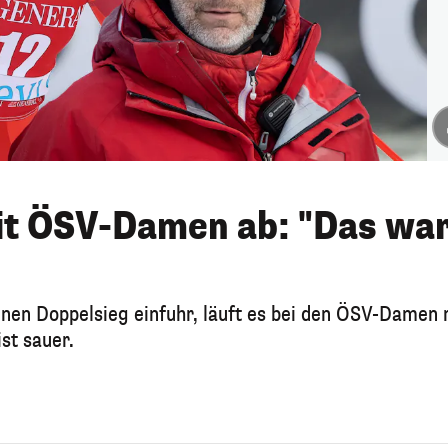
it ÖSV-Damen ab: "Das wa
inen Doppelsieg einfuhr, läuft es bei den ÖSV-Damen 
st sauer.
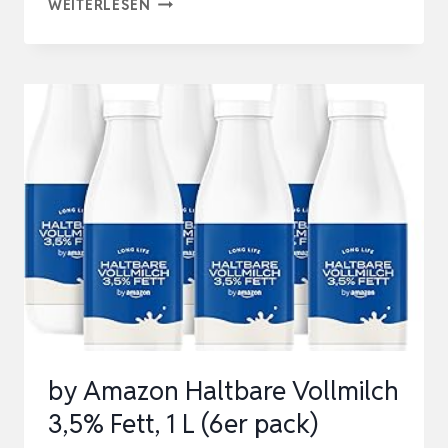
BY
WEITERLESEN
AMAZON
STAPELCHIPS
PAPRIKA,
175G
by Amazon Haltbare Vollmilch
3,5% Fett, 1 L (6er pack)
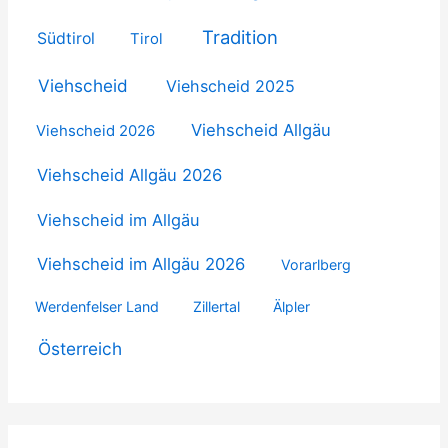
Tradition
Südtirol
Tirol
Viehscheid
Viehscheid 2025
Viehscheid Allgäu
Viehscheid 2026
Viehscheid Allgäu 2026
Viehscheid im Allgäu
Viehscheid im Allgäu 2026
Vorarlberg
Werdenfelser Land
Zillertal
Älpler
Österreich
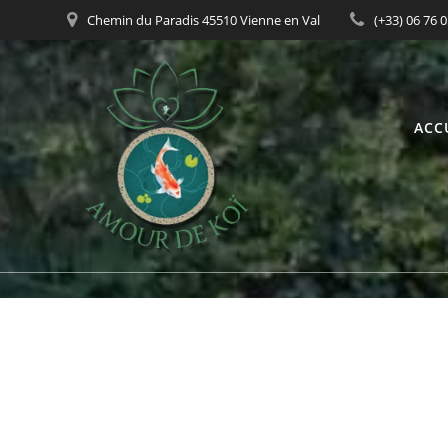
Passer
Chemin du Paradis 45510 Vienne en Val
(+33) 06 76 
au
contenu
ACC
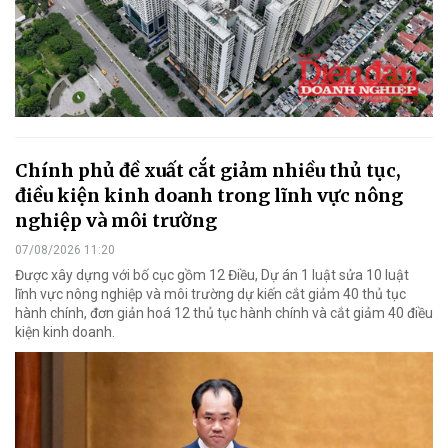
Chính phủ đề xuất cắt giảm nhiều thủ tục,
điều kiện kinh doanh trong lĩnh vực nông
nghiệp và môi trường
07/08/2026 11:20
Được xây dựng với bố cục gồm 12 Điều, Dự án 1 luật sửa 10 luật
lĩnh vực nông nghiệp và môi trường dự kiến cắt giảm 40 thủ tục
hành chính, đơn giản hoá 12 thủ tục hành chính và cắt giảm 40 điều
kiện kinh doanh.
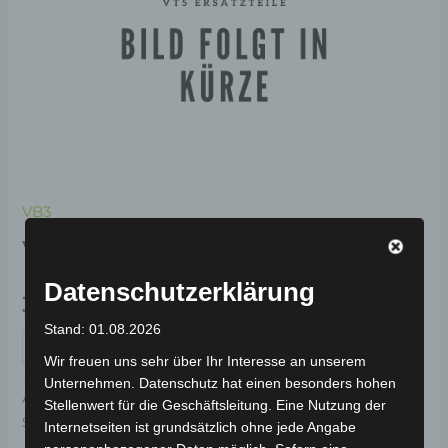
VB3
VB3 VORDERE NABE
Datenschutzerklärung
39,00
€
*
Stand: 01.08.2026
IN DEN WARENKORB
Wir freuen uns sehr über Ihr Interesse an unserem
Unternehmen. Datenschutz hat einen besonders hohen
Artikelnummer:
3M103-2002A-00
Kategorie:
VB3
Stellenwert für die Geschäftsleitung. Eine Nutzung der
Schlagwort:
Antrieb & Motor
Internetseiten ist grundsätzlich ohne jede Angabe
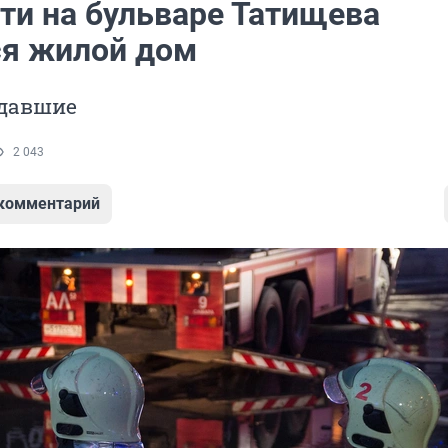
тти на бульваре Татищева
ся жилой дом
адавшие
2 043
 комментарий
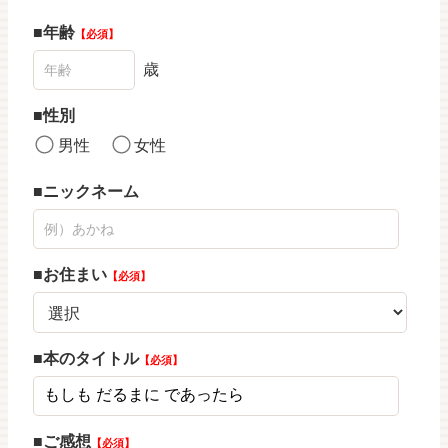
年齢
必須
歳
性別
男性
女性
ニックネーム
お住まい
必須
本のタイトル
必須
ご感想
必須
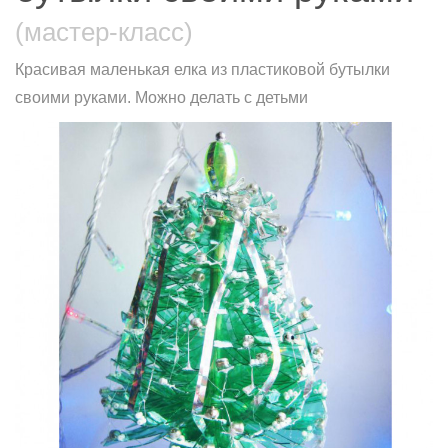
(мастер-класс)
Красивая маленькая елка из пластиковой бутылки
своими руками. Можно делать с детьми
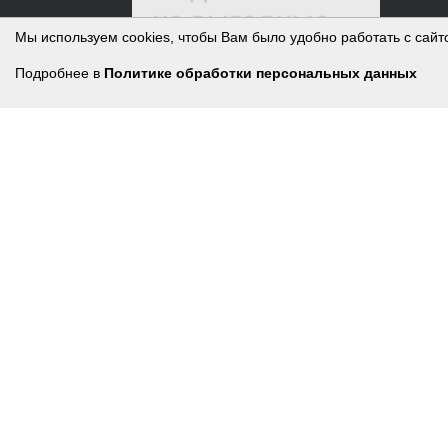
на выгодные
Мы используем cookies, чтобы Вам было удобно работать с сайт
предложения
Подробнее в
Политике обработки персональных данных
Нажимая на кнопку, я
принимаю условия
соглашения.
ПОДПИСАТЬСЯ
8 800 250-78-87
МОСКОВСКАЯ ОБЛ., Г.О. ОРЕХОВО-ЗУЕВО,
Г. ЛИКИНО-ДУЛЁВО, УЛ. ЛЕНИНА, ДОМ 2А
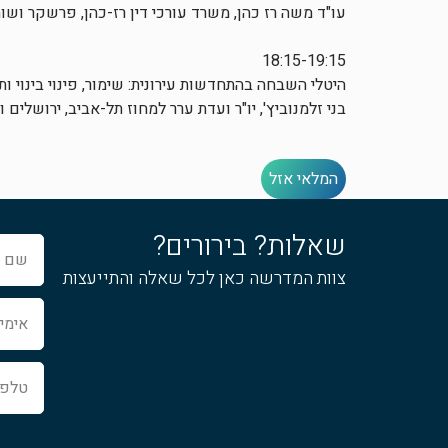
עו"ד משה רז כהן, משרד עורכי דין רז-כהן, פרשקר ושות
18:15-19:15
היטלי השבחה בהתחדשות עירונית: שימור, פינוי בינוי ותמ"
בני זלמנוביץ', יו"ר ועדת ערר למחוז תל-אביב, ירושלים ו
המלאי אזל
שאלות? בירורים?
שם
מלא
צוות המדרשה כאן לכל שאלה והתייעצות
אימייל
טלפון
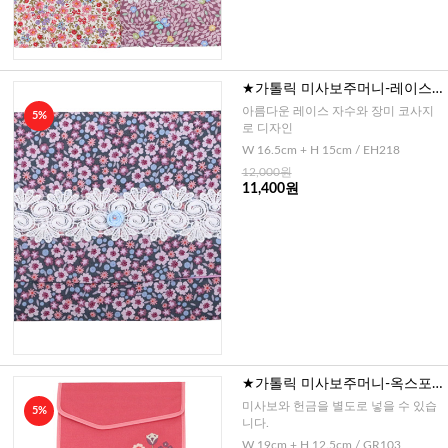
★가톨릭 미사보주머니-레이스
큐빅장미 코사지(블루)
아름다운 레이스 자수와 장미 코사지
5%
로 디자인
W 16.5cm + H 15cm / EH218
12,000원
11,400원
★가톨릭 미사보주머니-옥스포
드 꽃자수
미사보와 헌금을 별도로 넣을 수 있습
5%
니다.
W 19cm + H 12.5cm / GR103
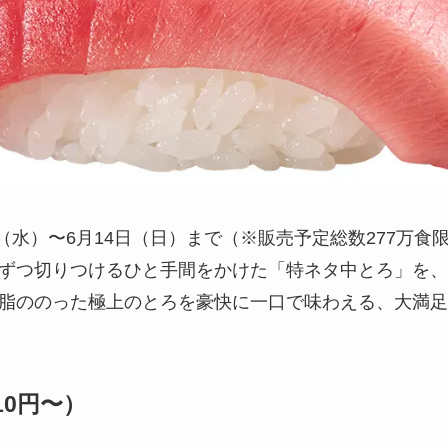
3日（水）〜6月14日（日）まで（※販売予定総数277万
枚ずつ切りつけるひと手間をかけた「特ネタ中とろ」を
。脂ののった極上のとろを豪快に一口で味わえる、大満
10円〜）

------------------------------------------------

Sift through the material above and copy the lines that contain the word "lĩnh".

điều kiện kinh doanh trong lĩnh vực nông
lĩnh vực nông nghiệp và môi trường dự kiến cắt giảm 40 thủ tục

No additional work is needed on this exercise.